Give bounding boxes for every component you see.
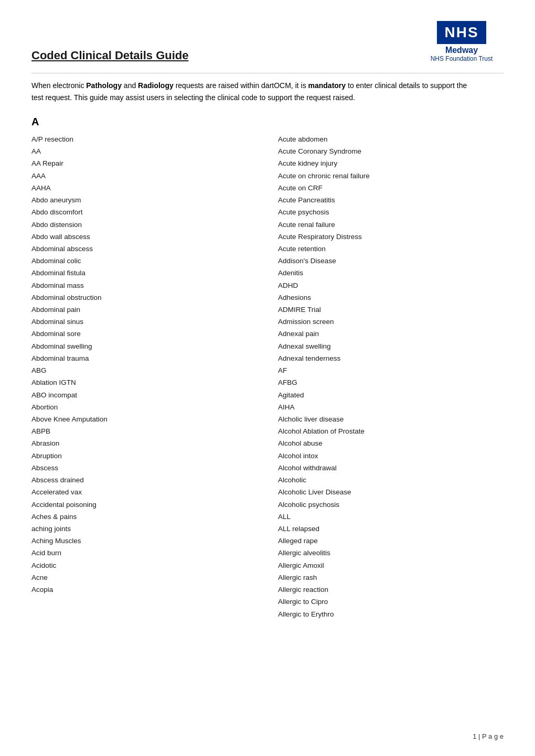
list-item: Acopia: [31, 584, 257, 596]
section-a-columns: A/P resectionAAAA RepairAAAAAHAAbdo aneu…: [31, 133, 504, 620]
radiology-bold: Radiology: [138, 81, 174, 90]
list-item: Agitated: [278, 389, 504, 401]
list-item: Abortion: [31, 401, 257, 413]
list-item: Alcoholic: [278, 474, 504, 486]
list-item: Abdominal sinus: [31, 316, 257, 328]
list-item: Alcohol intox: [278, 450, 504, 462]
list-item: AA: [31, 145, 257, 157]
list-item: Acute abdomen: [278, 133, 504, 145]
list-item: Adhesions: [278, 291, 504, 304]
list-item: Alcohol abuse: [278, 437, 504, 449]
list-item: ALL: [278, 511, 504, 523]
list-item: Accelerated vax: [31, 486, 257, 498]
list-item: Above Knee Amputation: [31, 413, 257, 425]
list-item: Aches & pains: [31, 511, 257, 523]
list-item: AIHA: [278, 401, 504, 413]
pathology-bold: Pathology: [86, 81, 122, 90]
column-right: Acute abdomenAcute Coronary SyndromeAcut…: [268, 133, 504, 620]
list-item: ALL relapsed: [278, 523, 504, 535]
page-number: 1 | P a g e: [473, 732, 504, 740]
list-item: Adnexal tenderness: [278, 352, 504, 364]
list-item: Abdominal swelling: [31, 340, 257, 352]
list-item: Abdo aneurysm: [31, 194, 257, 206]
header-divider: [31, 73, 504, 73]
list-item: Allergic alveolitis: [278, 547, 504, 559]
list-item: Admission screen: [278, 316, 504, 328]
list-item: Allergic to Erythro: [278, 608, 504, 620]
list-item: Adenitis: [278, 267, 504, 279]
list-item: Abdo discomfort: [31, 206, 257, 218]
list-item: Alcohol withdrawal: [278, 462, 504, 474]
list-item: Acute retention: [278, 243, 504, 255]
list-item: Ablation IGTN: [31, 376, 257, 388]
list-item: Addison's Disease: [278, 255, 504, 267]
list-item: Acute psychosis: [278, 206, 504, 218]
list-item: ABPB: [31, 425, 257, 437]
intro-paragraph: When electronic Pathology and Radiology …: [31, 80, 472, 103]
list-item: ADHD: [278, 279, 504, 291]
page-footer: 1 | P a g e: [473, 732, 504, 740]
list-item: Alcoholic Liver Disease: [278, 486, 504, 498]
list-item: ABO incompat: [31, 389, 257, 401]
list-item: Abdominal obstruction: [31, 291, 257, 304]
list-item: AA Repair: [31, 157, 257, 169]
list-item: Alcoholic psychosis: [278, 499, 504, 511]
list-item: Abscess: [31, 462, 257, 474]
header: Coded Clinical Details Guide NHS Medway …: [31, 21, 504, 62]
column-left: A/P resectionAAAA RepairAAAAAHAAbdo aneu…: [31, 133, 268, 620]
list-item: Abdominal trauma: [31, 352, 257, 364]
page-title: Coded Clinical Details Guide: [31, 49, 189, 62]
list-item: Acute on chronic renal failure: [278, 170, 504, 182]
list-item: A/P resection: [31, 133, 257, 145]
list-item: Adnexal pain: [278, 328, 504, 340]
list-item: Abscess drained: [31, 474, 257, 486]
list-item: AAHA: [31, 182, 257, 194]
trust-sub: NHS Foundation Trust: [431, 55, 493, 62]
list-item: Abdominal pain: [31, 304, 257, 316]
list-item: ABG: [31, 364, 257, 376]
mandatory-bold: mandatory: [308, 81, 346, 90]
list-item: ADMIRE Trial: [278, 304, 504, 316]
list-item: Alcohol Ablation of Prostate: [278, 425, 504, 437]
list-item: Abdominal abscess: [31, 243, 257, 255]
list-item: Abdominal sore: [31, 328, 257, 340]
list-item: Alcholic liver disease: [278, 413, 504, 425]
list-item: Allergic Amoxil: [278, 559, 504, 571]
list-item: Accidental poisoning: [31, 499, 257, 511]
nhs-logo: NHS Medway NHS Foundation Trust: [420, 21, 504, 62]
list-item: aching joints: [31, 523, 257, 535]
list-item: Acute renal failure: [278, 219, 504, 231]
list-item: Abdo distension: [31, 219, 257, 231]
list-item: Acid burn: [31, 547, 257, 559]
list-item: AFBG: [278, 376, 504, 388]
list-item: Abruption: [31, 450, 257, 462]
list-item: Abdominal colic: [31, 255, 257, 267]
list-item: Abdo wall abscess: [31, 231, 257, 243]
list-item: AAA: [31, 170, 257, 182]
list-item: Acute Respiratory Distress: [278, 231, 504, 243]
nhs-badge-text: NHS: [437, 21, 486, 44]
list-item: Alleged rape: [278, 535, 504, 547]
list-item: Abrasion: [31, 437, 257, 449]
list-item: Allergic rash: [278, 571, 504, 584]
list-item: Adnexal swelling: [278, 340, 504, 352]
list-item: Abdominal mass: [31, 279, 257, 291]
list-item: Abdominal fistula: [31, 267, 257, 279]
trust-name: Medway: [445, 45, 478, 55]
list-item: AF: [278, 364, 504, 376]
section-letter-a: A: [31, 116, 504, 128]
list-item: Acidotic: [31, 559, 257, 571]
list-item: Aching Muscles: [31, 535, 257, 547]
list-item: Acute on CRF: [278, 182, 504, 194]
list-item: Acute Pancreatitis: [278, 194, 504, 206]
list-item: Allergic to Cipro: [278, 596, 504, 608]
list-item: Allergic reaction: [278, 584, 504, 596]
list-item: Acne: [31, 571, 257, 584]
list-item: Acute kidney injury: [278, 157, 504, 169]
list-item: Acute Coronary Syndrome: [278, 145, 504, 157]
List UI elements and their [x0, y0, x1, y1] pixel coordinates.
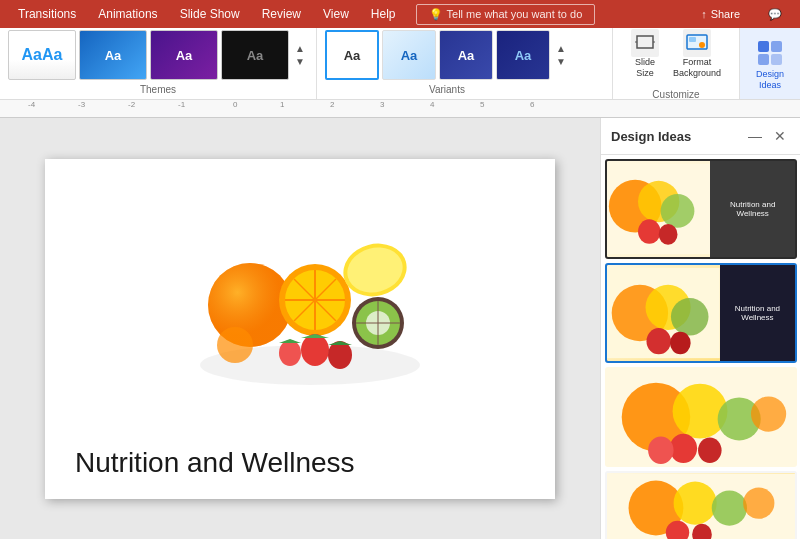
design-ideas-list: Nutrition andWellness Nutr — [601, 155, 800, 539]
variant-1[interactable]: Aa — [325, 30, 379, 80]
lightbulb-icon: 💡 — [429, 8, 443, 21]
theme-purple[interactable]: Aa — [150, 30, 218, 80]
card1-label: Nutrition andWellness — [730, 200, 775, 218]
svg-point-51 — [698, 438, 722, 463]
share-button[interactable]: ↑ Share — [691, 5, 750, 23]
fruit-illustration — [160, 205, 440, 385]
designer-section: DesignIdeas — [740, 28, 800, 99]
svg-point-28 — [328, 341, 352, 369]
svg-point-50 — [670, 434, 697, 463]
svg-rect-9 — [771, 54, 782, 65]
svg-point-44 — [670, 332, 691, 355]
ruler: -4 -3 -2 -1 0 1 2 3 4 5 6 — [0, 100, 800, 118]
slide: Nutrition and Wellness — [45, 159, 555, 499]
card2-label: Nutrition andWellness — [735, 304, 780, 322]
share-icon: ↑ — [701, 8, 707, 20]
svg-rect-6 — [758, 41, 769, 52]
design-ideas-icon — [754, 37, 786, 69]
customize-section: SlideSize FormatBackground Customize — [613, 28, 740, 99]
panel-controls: — ✕ — [744, 126, 790, 146]
search-bar[interactable]: 💡 Tell me what you want to do — [416, 4, 596, 25]
variants-label: Variants — [429, 82, 465, 97]
theme-black[interactable]: Aa — [221, 30, 289, 80]
format-background-button[interactable]: FormatBackground — [667, 25, 727, 83]
design-ideas-panel: Design Ideas — ✕ — [600, 118, 800, 539]
design-idea-2[interactable]: Nutrition andWellness — [605, 263, 797, 363]
slide-size-icon — [631, 29, 659, 57]
svg-point-5 — [699, 42, 705, 48]
panel-minimize-button[interactable]: — — [744, 126, 766, 146]
svg-point-38 — [659, 224, 678, 245]
more-variants-button[interactable]: ▲ ▼ — [553, 43, 569, 67]
more-themes-button[interactable]: ▲ ▼ — [292, 43, 308, 67]
design-idea-1[interactable]: Nutrition andWellness — [605, 159, 797, 259]
card1-image — [607, 161, 710, 257]
comment-icon: 💬 — [768, 8, 782, 21]
svg-rect-7 — [771, 41, 782, 52]
svg-point-30 — [279, 340, 301, 366]
panel-close-button[interactable]: ✕ — [770, 126, 790, 146]
slide-canvas[interactable]: Nutrition and Wellness — [0, 118, 600, 539]
theme-default[interactable]: Aa — [8, 30, 76, 80]
search-text: Tell me what you want to do — [447, 8, 583, 20]
svg-marker-29 — [328, 341, 352, 345]
svg-point-43 — [646, 328, 670, 354]
slide-image-area — [45, 159, 555, 431]
svg-point-57 — [743, 487, 774, 518]
tab-help[interactable]: Help — [361, 3, 406, 25]
svg-point-55 — [674, 482, 717, 525]
themes-section: Aa Aa Aa Aa ▲ ▼ Them — [0, 28, 317, 99]
svg-point-32 — [217, 327, 253, 363]
svg-point-37 — [638, 219, 661, 243]
card2-text-area: Nutrition andWellness — [720, 265, 795, 361]
tab-view[interactable]: View — [313, 3, 359, 25]
svg-point-52 — [648, 437, 673, 464]
design-panel-header: Design Ideas — ✕ — [601, 118, 800, 155]
variant-4[interactable]: Aa — [496, 30, 550, 80]
svg-point-42 — [671, 298, 709, 336]
svg-point-36 — [661, 194, 695, 228]
variant-2[interactable]: Aa — [382, 30, 436, 80]
tab-transitions[interactable]: Transitions — [8, 3, 86, 25]
comments-button[interactable]: 💬 — [758, 5, 792, 24]
themes-label: Themes — [140, 82, 176, 97]
design-idea-4[interactable]: Nutrition and Wellness — [605, 471, 797, 539]
slide-title: Nutrition and Wellness — [45, 431, 555, 499]
variant-3[interactable]: Aa — [439, 30, 493, 80]
tab-review[interactable]: Review — [252, 3, 311, 25]
fruit-svg — [160, 205, 440, 385]
theme-blue[interactable]: Aa — [79, 30, 147, 80]
svg-rect-0 — [637, 36, 653, 48]
design-panel-title: Design Ideas — [611, 129, 691, 144]
svg-point-56 — [712, 490, 747, 525]
svg-marker-31 — [279, 339, 301, 343]
slide-size-button[interactable]: SlideSize — [625, 25, 665, 83]
design-ideas-button[interactable]: DesignIdeas — [754, 37, 786, 91]
design-ideas-label: DesignIdeas — [756, 69, 784, 91]
svg-point-26 — [301, 334, 329, 366]
tab-slideshow[interactable]: Slide Show — [170, 3, 250, 25]
tab-animations[interactable]: Animations — [88, 3, 167, 25]
svg-rect-8 — [758, 54, 769, 65]
format-background-label: FormatBackground — [673, 57, 721, 79]
svg-point-49 — [751, 396, 786, 431]
design-idea-3[interactable] — [605, 367, 797, 467]
card1-text-area: Nutrition andWellness — [710, 161, 795, 257]
card4-image — [607, 473, 795, 539]
card2-image — [607, 265, 720, 361]
variants-section: Aa Aa Aa Aa ▲ ▼ Variants — [317, 28, 613, 99]
slide-size-label: SlideSize — [635, 57, 655, 79]
svg-rect-4 — [689, 37, 696, 42]
format-background-icon — [683, 29, 711, 57]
——————————
*Task brief*
Working from the material above, tally how many lines hold the string "renal". The number is all that is needed.

*Result*
2